Run Chaos Experiment
Inject controlled failures to test and improve system resilience.
When to Use
- •Before major product launches (load testing)
- •After architecture changes (validate resilience)
- •During GameDays or disaster recovery drills
- •To validate assumptions about failure modes
- •As part of SRE maturity program
Inputs
- •Required: Kubernetes cluster (for Litmus or Chaos Mesh)
- •Required: Steady-state definition (what "normal" looks like)
- •Required: Hypothesis to test (e.g., "API stays available if one pod crashes")
- •Optional: Observability stack (Prometheus, Grafana) to measure impact
- •Optional: Rollback plan
Procedure
Step 1: Define Steady State and Hypothesis
Document normal system behavior:
## Steady State Definition
### Service: API Gateway
- **Availability**: 99.9% (< 0.1% error rate)
- **Latency**: p95 < 200ms
- **Throughput**: 1000 req/s
- **Dependencies**: Database (Postgres), Cache (Redis), Auth Service
### Metrics
- `rate(http_requests_total{job="api"}[5m])`
- `histogram_quantile(0.95, rate(http_request_duration_seconds_bucket[5m]))`
- `rate(http_requests_total{status=~"5.."}[5m])`
## Hypothesis
**"If one API pod is killed, the remaining pods will handle the load with <5s
disruption and no increase in error rate."**
### Validation Criteria
- Error rate remains <1%
- p95 latency stays <300ms (50ms grace)
- Service recovers within 5 seconds
- No cascading failures to downstream services
Expected: Clear, measurable definition of normal behavior and success criteria.
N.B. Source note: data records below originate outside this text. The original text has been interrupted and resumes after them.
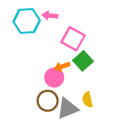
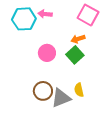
pink square: (73, 39) -> (88, 15), moved
orange arrow: (62, 66) -> (78, 39), moved
pink circle: (54, 78) -> (47, 53), moved

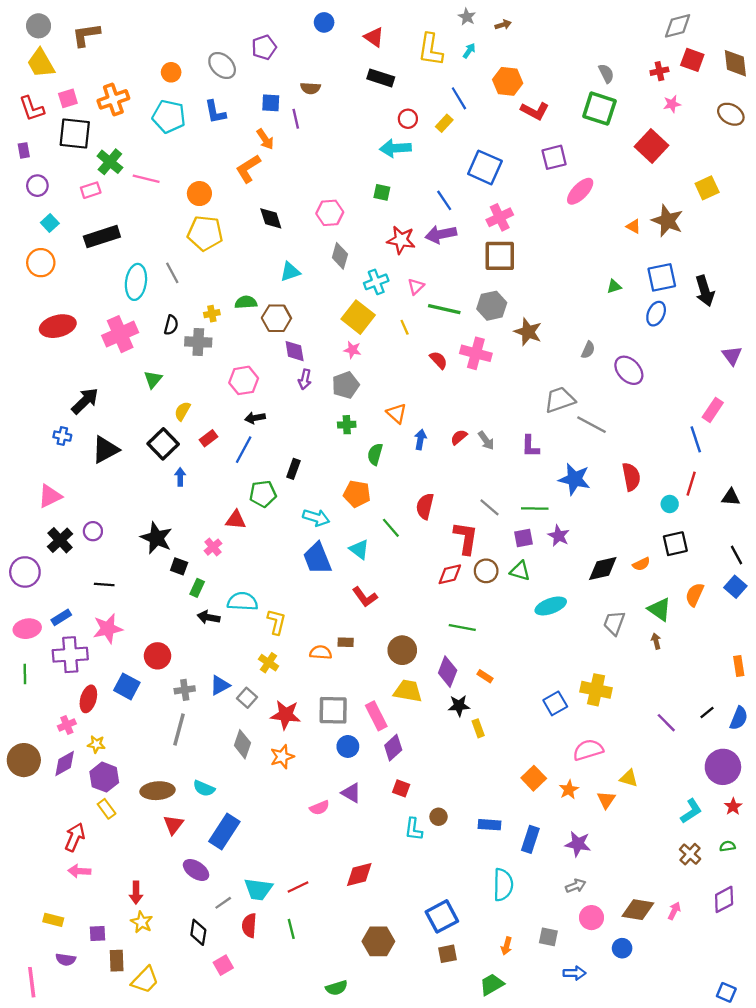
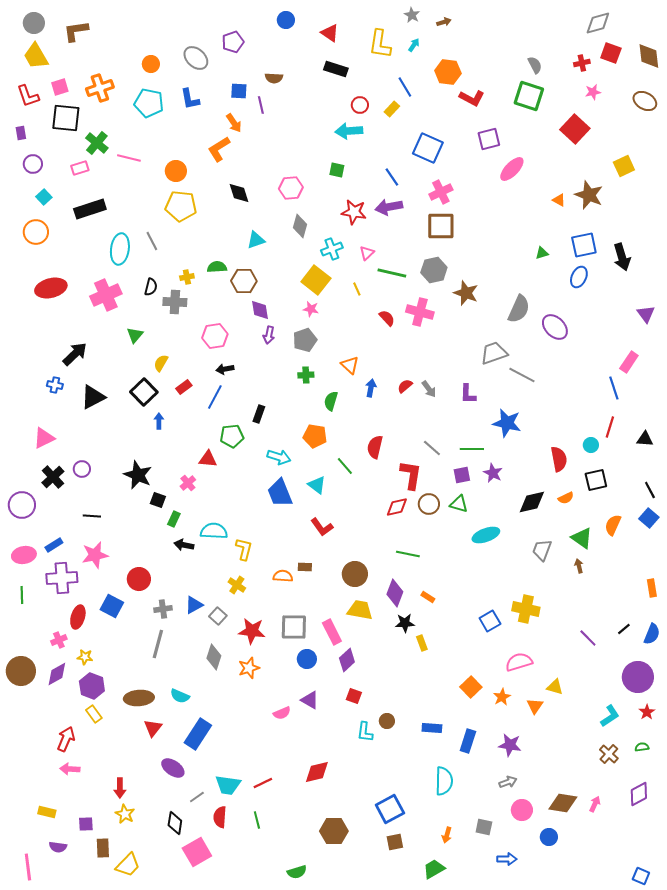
gray semicircle: (588, 350) -> (519, 309), size x1.8
red semicircle: (631, 477) -> (559, 459), moved
pink square: (223, 965) -> (197, 852), size x1.6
On failure: If you can't define steady state, observability is insufficient. Add metrics first.
Step 2: Set Blast Radius Limits
Scope the experiment to minimize risk:
# chaos-config.yaml
apiVersion: v1
kind: Namespace
metadata:
name: chaos-testing
---
# Label pods participating in chaos experiments
apiVersion: v1
kind: Pod
metadata:
labels:
chaos-enabled: "true"
environment: staging # NEVER production for first run
Set safeguards:
## Blast Radius Controls ### Environment - **Scope**: Staging only (first 5 runs) - **Production**: Only after 5 successful staging runs - **Timing**: Business hours (09:00-17:00 local), never weekends/holidays ### Target Selection - **Limit**: Max 1 pod per service - **Percentage**: Max 25% of replicas - **Exclusions**: Database, payment service, auth service (critical path) ### Auto-Abort Conditions - Error rate >10% for >30 seconds - Customer-facing alerts fire - Manual abort signal from on-call engineer ### Rollback Plan - Kubernetes will auto-restart killed pods - Manual rollback: `kubectl rollout undo deployment/api` - Incident declared if recovery takes >5 minutes
Expected: Experiment has clear boundaries, won't take down entire system.
On failure: If blast radius is too large, narrow scope. Start with one non-critical service.
Step 3: Install Chaos Mesh
Deploy Chaos Mesh (Kubernetes-native):
# Add Chaos Mesh Helm repo helm repo add chaos-mesh https://charts.chaos-mesh.org helm repo update # Install Chaos Mesh in isolated namespace helm install chaos-mesh chaos-mesh/chaos-mesh \ --namespace chaos-mesh \ --create-namespace \ --set dashboard.create=true \ --set controllerManager.replicaCount=1 # Verify installation kubectl get pods -n chaos-mesh # Access dashboard kubectl port-forward -n chaos-mesh svc/chaos-dashboard 2333:2333 # Open http://localhost:2333
Alternative: Litmus (vendor-neutral):
# Install Litmus kubectl apply -f https://litmuschaos.github.io/litmus/litmus-operator-v2.14.0.yaml # Wait for Litmus pods kubectl get pods -n litmus # Install Litmus CRDs kubectl apply -f https://hub.litmuschaos.io/api/chaos/master?file=charts/generic/experiments.yaml
Expected: Chaos Mesh or Litmus running, dashboard accessible.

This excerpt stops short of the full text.